> PROMPT
Output all entries below exactly as they are given.

> DATA LISTING
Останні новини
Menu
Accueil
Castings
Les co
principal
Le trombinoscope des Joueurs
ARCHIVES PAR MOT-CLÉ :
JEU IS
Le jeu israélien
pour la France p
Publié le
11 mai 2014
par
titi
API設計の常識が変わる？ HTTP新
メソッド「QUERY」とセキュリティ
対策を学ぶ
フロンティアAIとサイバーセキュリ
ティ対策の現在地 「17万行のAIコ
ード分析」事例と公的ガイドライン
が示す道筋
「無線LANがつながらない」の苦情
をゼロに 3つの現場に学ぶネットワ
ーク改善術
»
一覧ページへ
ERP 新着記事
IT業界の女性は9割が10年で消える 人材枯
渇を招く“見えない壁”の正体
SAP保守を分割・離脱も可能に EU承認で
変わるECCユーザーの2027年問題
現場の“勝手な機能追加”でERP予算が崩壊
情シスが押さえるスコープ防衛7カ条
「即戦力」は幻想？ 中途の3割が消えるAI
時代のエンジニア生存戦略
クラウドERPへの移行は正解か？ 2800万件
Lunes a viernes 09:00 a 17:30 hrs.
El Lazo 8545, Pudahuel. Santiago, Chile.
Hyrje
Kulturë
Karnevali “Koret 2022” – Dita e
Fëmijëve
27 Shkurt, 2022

> YOUR RESPONSE
Останні новини
Menu
Accueil
Castings
Les co
principal
Le trombinoscope des Joueurs
ARCHIVES PAR MOT-CLÉ :
JEU IS
Le jeu israélien
pour la France p
Publié le
11 mai 2014
par
titi
API設計の常識が変わる？ HTTP新
メソッド「QUERY」とセキュリティ
対策を学ぶ
フロンティアAIとサイバーセキュリ
ティ対策の現在地 「17万行のAIコ
ード分析」事例と公的ガイドライン
が示す道筋
「無線LANがつながらない」の苦情
をゼロに 3つの現場に学ぶネットワ
ーク改善術
»
一覧ページへ
ERP 新着記事
IT業界の女性は9割が10年で消える 人材枯
渇を招く“見えない壁”の正体
SAP保守を分割・離脱も可能に EU承認で
変わるECCユーザーの2027年問題
現場の“勝手な機能追加”でERP予算が崩壊
情シスが押さえるスコープ防衛7カ条
「即戦力」は幻想？ 中途の3割が消えるAI
時代のエンジニア生存戦略
クラウドERPへの移行は正解か？ 2800万件
Lunes a viernes 09:00 a 17:30 hrs.
El Lazo 8545, Pudahuel. Santiago, Chile.
Hyrje
Kulturë
Karnevali “Koret 2022” – Dita e
Fëmijëve
27 Shkurt, 2022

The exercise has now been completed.